A webcam is installed in the frame above the screen and it works well with the built-in array microphone to provide a solid video conferencing platform. Cyberlink's YouCam program is bundled, and it offers the ability to easily upload video directly to YouTube.

The notebook's D-Sub, S-Video and HDMI ports can be used to attach an external monitor, projector or high-definition TV.

At this price point we'd like to see Gigabit Ethernet, but unfortunately only 10/100 Ethernet is built into the system. You do get 802.11b/g/n wireless networking, however, and this can supply fast wireless transfer speeds (sometimes faster than 10/100Mbps) in a home environment. If you're unlucky enough to live in an area without broadband, the modem will come in handy. Bluetooth connectivity is also included.

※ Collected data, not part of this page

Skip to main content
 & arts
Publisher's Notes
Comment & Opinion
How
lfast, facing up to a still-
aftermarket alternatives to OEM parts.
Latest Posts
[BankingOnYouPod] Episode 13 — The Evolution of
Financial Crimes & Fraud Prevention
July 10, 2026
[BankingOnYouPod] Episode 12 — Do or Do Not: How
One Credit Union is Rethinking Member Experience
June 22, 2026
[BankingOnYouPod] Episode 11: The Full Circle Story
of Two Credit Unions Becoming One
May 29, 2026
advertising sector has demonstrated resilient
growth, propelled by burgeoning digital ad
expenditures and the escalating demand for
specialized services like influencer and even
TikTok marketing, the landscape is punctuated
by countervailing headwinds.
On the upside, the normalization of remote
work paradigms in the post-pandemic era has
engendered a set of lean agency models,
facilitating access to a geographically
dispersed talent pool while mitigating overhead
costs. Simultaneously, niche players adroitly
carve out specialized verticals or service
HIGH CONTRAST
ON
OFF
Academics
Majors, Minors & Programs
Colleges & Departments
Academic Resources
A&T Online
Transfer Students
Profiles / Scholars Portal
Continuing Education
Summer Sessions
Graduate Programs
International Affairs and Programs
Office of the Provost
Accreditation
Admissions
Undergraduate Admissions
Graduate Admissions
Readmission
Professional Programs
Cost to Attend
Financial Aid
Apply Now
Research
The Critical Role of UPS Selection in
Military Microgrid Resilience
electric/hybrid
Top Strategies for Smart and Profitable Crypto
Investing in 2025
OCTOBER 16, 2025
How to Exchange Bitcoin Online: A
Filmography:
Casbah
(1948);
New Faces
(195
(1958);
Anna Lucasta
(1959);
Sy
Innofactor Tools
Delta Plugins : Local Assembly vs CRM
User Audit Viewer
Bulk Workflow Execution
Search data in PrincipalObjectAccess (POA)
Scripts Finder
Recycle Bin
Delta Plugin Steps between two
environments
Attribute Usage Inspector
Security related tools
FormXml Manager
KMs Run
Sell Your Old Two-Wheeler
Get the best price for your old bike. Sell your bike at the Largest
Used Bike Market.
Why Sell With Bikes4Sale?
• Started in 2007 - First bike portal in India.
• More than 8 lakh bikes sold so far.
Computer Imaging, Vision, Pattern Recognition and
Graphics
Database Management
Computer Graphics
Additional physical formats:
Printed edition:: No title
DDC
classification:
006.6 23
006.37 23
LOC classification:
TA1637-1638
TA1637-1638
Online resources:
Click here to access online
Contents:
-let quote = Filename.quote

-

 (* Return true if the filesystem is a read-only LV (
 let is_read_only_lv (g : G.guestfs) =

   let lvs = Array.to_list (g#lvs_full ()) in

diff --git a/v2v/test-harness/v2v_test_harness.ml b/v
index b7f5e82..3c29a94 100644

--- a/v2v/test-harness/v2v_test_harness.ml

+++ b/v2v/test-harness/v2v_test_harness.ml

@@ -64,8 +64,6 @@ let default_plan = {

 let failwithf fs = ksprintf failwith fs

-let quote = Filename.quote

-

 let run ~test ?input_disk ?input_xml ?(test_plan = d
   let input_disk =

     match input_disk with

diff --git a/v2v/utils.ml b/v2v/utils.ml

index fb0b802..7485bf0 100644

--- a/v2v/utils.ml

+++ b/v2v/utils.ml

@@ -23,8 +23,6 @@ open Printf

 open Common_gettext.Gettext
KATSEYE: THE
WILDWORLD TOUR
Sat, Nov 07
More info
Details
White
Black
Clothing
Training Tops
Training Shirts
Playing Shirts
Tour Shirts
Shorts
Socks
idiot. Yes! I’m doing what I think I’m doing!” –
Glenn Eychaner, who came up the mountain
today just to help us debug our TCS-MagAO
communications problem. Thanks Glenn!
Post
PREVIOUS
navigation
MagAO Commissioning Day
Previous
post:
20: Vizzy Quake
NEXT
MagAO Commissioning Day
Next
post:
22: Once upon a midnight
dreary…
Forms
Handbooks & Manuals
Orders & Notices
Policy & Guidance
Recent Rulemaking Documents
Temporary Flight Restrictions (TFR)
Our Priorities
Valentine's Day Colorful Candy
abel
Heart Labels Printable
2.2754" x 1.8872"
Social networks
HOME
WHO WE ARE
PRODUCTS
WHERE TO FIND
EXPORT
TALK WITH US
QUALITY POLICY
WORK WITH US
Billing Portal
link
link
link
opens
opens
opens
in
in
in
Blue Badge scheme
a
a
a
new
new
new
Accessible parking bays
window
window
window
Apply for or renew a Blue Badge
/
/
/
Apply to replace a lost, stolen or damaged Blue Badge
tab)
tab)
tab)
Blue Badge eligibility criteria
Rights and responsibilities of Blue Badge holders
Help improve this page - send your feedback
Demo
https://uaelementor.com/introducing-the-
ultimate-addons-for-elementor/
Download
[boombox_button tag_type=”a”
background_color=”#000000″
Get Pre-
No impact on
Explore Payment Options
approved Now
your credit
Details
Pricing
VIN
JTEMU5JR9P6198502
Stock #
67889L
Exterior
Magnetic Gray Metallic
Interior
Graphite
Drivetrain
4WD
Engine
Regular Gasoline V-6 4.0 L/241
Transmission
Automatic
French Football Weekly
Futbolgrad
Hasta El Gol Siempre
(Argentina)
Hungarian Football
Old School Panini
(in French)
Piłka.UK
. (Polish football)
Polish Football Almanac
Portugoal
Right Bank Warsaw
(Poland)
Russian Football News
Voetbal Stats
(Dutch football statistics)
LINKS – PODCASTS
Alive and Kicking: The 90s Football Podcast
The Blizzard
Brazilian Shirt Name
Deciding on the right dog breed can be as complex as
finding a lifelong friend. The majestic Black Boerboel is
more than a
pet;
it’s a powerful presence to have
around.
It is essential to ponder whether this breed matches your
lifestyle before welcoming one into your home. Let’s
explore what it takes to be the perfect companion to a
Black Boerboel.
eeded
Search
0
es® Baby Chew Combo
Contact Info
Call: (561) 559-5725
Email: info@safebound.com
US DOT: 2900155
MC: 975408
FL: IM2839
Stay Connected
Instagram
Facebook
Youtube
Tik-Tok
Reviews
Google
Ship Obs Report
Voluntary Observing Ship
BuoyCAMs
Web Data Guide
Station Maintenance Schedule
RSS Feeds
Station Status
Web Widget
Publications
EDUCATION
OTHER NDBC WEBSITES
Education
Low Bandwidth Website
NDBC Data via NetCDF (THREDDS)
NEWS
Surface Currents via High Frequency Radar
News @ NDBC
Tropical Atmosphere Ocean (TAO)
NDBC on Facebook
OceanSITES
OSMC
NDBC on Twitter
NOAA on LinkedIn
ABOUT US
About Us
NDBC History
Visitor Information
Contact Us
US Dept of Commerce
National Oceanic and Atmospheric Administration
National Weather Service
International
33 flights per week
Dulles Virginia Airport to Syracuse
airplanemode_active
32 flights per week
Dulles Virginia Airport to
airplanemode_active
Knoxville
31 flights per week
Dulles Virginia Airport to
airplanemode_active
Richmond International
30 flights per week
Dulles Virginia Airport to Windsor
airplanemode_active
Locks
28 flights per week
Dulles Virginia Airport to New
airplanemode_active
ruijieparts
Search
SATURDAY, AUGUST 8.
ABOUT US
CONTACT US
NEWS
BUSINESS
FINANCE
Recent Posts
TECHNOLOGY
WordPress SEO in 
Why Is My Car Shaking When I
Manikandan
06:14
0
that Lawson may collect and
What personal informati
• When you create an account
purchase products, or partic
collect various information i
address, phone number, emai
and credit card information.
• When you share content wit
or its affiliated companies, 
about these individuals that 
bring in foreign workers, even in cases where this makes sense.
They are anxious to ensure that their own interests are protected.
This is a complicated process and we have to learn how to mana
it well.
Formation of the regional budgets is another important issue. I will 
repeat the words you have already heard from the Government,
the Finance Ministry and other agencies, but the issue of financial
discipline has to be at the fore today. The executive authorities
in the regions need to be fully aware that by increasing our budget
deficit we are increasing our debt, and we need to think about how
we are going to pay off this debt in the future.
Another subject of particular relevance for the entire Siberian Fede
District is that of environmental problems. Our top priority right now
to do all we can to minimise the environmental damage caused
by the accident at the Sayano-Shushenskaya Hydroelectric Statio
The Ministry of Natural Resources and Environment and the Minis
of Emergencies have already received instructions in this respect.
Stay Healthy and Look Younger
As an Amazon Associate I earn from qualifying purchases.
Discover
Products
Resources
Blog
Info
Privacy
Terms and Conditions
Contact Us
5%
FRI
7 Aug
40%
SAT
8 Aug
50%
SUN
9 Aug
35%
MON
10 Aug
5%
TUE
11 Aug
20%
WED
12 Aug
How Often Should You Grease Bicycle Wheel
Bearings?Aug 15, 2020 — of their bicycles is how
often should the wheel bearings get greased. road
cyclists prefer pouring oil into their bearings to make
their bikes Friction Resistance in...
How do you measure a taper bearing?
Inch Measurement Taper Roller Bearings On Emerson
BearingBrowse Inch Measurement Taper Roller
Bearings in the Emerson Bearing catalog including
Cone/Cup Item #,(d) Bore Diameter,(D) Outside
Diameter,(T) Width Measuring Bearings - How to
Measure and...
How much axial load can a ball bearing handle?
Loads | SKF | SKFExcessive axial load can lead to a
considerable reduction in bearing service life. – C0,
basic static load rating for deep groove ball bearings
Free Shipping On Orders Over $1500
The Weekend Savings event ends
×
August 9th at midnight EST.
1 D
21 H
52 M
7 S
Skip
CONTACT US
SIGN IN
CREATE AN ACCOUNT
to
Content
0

A 5-in-1 card reader (SD, MMC, xD, MS, MS-Pro) sits just below an ExpressCard/54 slot on the left-hand side of the unit. A FireWire port is also present, which can facilitate data transfers from FireWire-enabled devices such as camcorders.

Two USB 2.0 ports come as standard. A microphone port and two headphone ports sit on the front of the unit, and beside them is an infrared port that can easily connect to mobile phones, for example. The LightScribe dual-layer DVD-RW drive burns and runs DVDs smoothly.

In our worst-case scenario battery rundown test, the HP lasted for 1hr 28min, which is a little less than expected.